Despite the advancements embodied in related art, there remains a recognized need for miniaturized, high-performance LiFi dongle systems that can be seamlessly integrated with a variety of computing devices, including laptops, desktops, mobile phones, and servers. Such systems must effectively address the challenges of heat dissipation, electromagnetic interference shielding, and reliable photonic communication. The ideal solution would be compact enough to fit within the palm of a human hand, thus facilitating convenient use and integration with host devices. It should incorporate efficient thermal management strategies, including the use of thermally conductive vias, airflow channels, and, where necessary, active cooling mechanisms. Electromagnetic compatibility and shielding must be maintained to ensure signal integrity and reliable device operation. Robust, bi-directional data transmission capabilities are required to support both point-to-point and point-to-multipoint configurations, accommodating diverse operational environments such as indoor spaces, underwater locations, vehicles, and aerospace applications. The system should also be compatible with a range of light sources, including GaN laser diodes, vertical-cavity surface-emitting lasers (VCSELs), and LEDs, with the flexibility to produce either white or non-white light according to specific requirements. Finally, it should offer versatile data interfaces, such as USB-C and Ethernet, to ensure broad compatibility with host devices.

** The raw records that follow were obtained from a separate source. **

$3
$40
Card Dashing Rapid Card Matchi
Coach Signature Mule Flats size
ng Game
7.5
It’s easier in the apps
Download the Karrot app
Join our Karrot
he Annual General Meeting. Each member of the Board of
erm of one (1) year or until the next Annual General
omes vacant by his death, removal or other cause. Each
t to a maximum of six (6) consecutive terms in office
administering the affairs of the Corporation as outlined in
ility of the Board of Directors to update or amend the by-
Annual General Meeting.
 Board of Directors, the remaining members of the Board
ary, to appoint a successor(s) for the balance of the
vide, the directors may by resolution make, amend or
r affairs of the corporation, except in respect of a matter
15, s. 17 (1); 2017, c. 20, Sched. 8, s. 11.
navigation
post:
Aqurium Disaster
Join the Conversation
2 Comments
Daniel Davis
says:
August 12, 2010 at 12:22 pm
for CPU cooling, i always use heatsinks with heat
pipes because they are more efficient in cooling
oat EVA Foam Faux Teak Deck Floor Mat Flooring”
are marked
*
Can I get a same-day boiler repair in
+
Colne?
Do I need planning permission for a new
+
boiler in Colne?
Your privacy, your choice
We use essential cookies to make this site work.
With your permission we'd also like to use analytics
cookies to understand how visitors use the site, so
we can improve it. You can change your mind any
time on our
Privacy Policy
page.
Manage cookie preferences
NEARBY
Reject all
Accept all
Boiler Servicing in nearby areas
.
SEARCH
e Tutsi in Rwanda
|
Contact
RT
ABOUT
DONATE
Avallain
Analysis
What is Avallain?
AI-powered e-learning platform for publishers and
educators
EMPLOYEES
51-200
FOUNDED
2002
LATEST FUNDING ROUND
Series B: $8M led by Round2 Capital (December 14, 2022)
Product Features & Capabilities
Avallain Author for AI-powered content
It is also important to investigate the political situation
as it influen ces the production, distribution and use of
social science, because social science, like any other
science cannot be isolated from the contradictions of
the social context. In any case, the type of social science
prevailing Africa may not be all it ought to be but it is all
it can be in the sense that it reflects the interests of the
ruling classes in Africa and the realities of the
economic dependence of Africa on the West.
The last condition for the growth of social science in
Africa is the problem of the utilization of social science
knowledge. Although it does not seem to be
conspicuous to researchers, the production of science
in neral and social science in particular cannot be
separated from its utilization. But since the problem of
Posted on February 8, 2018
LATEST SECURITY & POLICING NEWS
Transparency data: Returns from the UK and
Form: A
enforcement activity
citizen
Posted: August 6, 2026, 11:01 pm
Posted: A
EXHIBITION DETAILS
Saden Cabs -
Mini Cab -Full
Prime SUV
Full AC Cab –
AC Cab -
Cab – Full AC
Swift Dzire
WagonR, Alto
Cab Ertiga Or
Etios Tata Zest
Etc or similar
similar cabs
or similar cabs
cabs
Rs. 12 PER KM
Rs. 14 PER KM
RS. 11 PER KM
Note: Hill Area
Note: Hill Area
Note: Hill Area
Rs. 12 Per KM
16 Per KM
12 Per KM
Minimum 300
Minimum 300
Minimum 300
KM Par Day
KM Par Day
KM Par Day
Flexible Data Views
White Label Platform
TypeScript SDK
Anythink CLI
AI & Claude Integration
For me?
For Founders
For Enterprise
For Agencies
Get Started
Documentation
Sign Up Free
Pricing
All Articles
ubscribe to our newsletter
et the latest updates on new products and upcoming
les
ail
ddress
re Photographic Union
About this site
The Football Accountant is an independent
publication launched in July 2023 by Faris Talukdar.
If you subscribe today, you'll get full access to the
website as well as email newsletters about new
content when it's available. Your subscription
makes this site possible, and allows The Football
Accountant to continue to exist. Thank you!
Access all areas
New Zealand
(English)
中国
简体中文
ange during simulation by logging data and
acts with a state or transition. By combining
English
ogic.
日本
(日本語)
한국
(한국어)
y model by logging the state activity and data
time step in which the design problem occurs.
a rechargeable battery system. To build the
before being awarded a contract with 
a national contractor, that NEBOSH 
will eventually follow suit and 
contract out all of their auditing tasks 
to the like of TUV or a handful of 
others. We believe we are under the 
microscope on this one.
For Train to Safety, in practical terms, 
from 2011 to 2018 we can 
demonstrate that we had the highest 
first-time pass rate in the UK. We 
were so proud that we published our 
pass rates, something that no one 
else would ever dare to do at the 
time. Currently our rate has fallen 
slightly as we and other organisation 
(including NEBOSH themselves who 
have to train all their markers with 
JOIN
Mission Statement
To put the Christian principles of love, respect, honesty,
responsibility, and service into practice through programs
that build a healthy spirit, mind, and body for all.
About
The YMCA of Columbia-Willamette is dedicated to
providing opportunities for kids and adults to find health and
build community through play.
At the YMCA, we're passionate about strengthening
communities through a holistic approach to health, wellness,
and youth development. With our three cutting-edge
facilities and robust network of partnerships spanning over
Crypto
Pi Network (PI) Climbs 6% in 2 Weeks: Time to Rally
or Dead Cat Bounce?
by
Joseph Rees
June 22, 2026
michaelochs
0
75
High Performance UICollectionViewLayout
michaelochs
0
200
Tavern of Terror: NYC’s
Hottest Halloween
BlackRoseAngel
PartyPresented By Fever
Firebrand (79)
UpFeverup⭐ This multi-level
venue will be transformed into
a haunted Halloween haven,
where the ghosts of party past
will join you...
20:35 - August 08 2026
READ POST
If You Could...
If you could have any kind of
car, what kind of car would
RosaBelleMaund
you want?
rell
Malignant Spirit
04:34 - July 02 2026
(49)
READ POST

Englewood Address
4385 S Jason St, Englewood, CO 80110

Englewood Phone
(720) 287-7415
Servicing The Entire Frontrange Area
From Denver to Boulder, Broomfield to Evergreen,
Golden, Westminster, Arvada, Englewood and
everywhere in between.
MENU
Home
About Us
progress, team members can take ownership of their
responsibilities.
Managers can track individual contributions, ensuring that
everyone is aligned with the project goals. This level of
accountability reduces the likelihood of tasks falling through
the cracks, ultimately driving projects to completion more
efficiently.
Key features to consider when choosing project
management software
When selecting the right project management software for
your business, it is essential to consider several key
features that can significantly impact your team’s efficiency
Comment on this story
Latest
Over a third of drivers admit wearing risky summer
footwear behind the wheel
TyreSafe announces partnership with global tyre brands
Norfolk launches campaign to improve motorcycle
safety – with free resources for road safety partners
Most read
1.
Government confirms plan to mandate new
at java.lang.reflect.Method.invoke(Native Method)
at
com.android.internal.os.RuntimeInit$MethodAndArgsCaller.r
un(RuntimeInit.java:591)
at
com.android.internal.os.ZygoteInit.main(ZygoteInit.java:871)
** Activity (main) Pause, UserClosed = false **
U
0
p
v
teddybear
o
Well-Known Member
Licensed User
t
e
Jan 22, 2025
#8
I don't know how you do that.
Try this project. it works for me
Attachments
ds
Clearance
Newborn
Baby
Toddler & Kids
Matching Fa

Despite the advances described above, there remains a need for miniaturized, high-performance LiFi dongle systems that can be easily integrated with computing devices (such as laptops, desktops, mobile phones, and servers) while overcoming the challenges of heat dissipation, EMI shielding, and robust photonic communication.

SUMMARY

Embodiments described herein address the aforementioned needs by providing a LiFi system comprised of an access point and a miniaturized dongle, each incorporating advanced features for heat management, electromagnetic interference shielding, and high-speed photonic data communication. These innovations are described in greater detail in the ensuing sections of the application.

BRIEF DESCRIPTION OF THE DRAWINGS

FIG. 1 provides simplified examples of a wireless communication technology that uses light instead of radio waves in accordance with some embodiments.

FIGS. 2-4 are simplified block diagrams of LiFi communication systems in accordance with some embodiments.

FIG. 5 provides simplified block diagrams of exemplary LiFi system architectures in accordance with some embodiments.

FIG. 6 is a simplified diagram of exemplary LiFi systems based on application types in accordance with some embodiments.

FIG. 7 provides simplified examples of LiFi dongles in accordance with some embodiments.

FIG. 8 provides simplified examples of interior and exterior features of LiFi dongles in accordance with some embodiments.

FIG. 9 provides simplified examples of LiFi dongles including cutaway views in accordance with some embodiments.

FIG. 10 provides simplified examples of cooling features of LiFi dongles in accordance with some embodiments.

FIG. 11 provides simplified examples of heat transfer trajectories of LiFi dongles in accordance with some embodiments.

FIG. 12 provides simplified examples of heat transfer trajectories of LiFi dongles including a cutaway view of an exemplary heat transfer chamber in accordance with some embodiments.

FIG. 13 provides simplified examples of heat generation devices in exemplary LiFi dongles in accordance with some embodiments.

DETAILED DESCRIPTION

The application relates to a dongle that is shrunken to be approximate in size to a human hand, for implementing LiFi, to be used in a communication system, with thermal management for managing the heat from heat-generating devices including one or more laser light sources and a plurality of semiconductor chips.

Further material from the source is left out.